The ability to maintain proper protein folding and clearance is compromised in all neurodegenerative diseases:
Protein Misfolding: Genetic mutations, environmental stressors, and aging can cause proteins to adopt abnormal conformations. Misfolded proteins expose hydrophobic regions that promote aggregation into oligomers, fibrils, and eventually insoluble inclusions.

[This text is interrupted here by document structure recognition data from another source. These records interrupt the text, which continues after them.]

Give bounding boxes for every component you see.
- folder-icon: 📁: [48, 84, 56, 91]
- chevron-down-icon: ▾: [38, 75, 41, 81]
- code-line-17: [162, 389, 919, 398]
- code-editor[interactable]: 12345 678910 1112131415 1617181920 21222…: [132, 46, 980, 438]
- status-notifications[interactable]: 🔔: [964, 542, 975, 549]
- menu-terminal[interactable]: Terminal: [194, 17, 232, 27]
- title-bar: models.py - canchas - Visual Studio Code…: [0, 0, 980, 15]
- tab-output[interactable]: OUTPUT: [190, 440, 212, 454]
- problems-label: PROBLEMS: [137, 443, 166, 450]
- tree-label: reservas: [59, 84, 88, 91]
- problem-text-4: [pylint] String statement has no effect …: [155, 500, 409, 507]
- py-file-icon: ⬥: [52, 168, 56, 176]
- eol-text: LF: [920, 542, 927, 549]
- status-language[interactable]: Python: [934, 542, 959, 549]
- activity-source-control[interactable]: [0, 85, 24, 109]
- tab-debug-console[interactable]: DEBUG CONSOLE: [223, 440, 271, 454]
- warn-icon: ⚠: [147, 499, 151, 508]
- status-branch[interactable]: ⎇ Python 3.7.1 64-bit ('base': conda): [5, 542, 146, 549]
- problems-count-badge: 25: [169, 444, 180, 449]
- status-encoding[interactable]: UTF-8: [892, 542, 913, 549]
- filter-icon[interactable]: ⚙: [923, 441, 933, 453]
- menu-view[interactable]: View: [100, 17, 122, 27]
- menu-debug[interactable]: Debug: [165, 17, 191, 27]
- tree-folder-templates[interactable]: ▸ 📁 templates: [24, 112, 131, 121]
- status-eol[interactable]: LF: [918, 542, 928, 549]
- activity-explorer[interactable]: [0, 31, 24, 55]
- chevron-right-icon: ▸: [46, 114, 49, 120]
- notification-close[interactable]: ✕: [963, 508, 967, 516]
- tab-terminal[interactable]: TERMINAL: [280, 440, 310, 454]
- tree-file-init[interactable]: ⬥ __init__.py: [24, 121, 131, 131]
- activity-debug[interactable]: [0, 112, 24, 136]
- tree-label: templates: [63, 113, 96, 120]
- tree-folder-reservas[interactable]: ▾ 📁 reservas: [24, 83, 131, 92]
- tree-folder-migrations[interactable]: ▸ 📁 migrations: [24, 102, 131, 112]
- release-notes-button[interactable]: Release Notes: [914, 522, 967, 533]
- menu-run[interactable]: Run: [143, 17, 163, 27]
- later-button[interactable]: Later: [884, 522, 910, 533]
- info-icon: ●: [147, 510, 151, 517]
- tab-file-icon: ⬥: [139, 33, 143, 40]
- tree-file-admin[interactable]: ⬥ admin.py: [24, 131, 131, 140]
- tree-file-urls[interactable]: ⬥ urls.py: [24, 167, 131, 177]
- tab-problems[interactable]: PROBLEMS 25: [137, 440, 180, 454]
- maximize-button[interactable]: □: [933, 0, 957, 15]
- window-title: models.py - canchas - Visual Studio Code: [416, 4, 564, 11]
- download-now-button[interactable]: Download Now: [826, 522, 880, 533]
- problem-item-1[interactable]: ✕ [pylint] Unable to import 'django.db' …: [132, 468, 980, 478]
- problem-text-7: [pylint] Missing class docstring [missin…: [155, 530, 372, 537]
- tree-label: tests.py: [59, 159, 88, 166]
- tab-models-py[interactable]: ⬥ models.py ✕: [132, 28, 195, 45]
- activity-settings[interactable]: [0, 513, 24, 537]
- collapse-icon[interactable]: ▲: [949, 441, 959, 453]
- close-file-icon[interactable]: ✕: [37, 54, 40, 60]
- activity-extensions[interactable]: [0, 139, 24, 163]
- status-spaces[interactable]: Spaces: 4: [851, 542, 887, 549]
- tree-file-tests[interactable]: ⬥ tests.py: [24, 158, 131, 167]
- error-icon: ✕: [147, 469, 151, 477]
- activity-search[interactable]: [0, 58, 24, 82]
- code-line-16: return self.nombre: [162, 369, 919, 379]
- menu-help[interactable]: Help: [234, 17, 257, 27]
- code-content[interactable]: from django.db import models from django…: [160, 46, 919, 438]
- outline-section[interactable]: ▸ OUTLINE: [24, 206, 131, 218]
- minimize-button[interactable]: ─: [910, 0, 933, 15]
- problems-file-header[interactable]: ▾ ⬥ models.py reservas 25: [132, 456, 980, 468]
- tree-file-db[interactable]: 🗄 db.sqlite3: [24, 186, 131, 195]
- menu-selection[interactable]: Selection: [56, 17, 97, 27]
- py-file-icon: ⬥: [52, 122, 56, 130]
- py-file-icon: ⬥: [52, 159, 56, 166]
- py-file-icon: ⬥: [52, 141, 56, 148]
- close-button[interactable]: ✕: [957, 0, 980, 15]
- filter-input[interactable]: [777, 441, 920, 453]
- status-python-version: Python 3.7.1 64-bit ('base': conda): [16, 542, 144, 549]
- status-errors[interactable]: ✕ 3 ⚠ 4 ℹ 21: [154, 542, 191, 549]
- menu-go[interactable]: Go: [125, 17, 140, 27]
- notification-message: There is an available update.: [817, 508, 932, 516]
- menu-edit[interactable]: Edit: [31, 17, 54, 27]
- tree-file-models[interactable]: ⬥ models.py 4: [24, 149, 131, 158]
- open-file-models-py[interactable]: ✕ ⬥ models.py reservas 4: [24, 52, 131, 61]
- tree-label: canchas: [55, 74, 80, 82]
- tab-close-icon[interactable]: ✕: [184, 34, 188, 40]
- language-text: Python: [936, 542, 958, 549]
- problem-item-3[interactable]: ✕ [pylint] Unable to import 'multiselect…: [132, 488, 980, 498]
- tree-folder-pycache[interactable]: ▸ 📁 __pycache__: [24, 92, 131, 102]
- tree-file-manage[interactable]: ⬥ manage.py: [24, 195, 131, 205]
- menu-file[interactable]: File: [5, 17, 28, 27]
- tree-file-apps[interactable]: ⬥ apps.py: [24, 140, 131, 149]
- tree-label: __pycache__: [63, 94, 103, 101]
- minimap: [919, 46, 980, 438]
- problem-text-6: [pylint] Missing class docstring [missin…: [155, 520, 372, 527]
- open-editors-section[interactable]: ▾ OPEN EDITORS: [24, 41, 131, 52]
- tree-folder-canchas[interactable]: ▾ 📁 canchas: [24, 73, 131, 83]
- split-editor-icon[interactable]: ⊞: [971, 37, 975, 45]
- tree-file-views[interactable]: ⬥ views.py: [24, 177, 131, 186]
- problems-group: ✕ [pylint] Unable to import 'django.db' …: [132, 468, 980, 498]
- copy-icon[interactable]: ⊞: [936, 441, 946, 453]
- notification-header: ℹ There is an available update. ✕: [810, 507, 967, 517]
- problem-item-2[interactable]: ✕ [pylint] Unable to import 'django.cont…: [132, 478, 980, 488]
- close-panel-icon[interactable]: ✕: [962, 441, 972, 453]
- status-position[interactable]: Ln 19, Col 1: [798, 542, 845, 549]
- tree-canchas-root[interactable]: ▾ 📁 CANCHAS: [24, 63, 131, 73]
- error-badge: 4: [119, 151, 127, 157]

Impaired Clearance: The ubiquitin-proteasome system (UPS) and autophagy-lysosome pathway are both affected in neurodegeneration. Proteasome activity declines with age, and autophagy becomes less efficient. Lysosomal function is compromised by lipid accumulation and cellular stress.
Seeded Aggregation: Pathological proteins can act as "seeds" that template the misfolding of normal proteins, creating a prion-like propagation. This explains the spread of pathology through connected brain regions.
Neurons have exceptionally high energy demands but limited capacity for glycolysis, making them vulnerable to mitochondrial dysfunction:
Oxidative Phosphorylation Defects: Complex I deficiency is well-documented in PD, and similar impairments occur in AD. Decreased ATP production compromises ion gradient maintenance, neurotransmitter recycling, and cellular homeostasis.
Calcium Dysregulation: Mitochondrial dysfunction leads to impaired calcium buffering. Elevated cytosolic calcium activates destructive pathways including proteases, phosphatases, and apoptotic cascades.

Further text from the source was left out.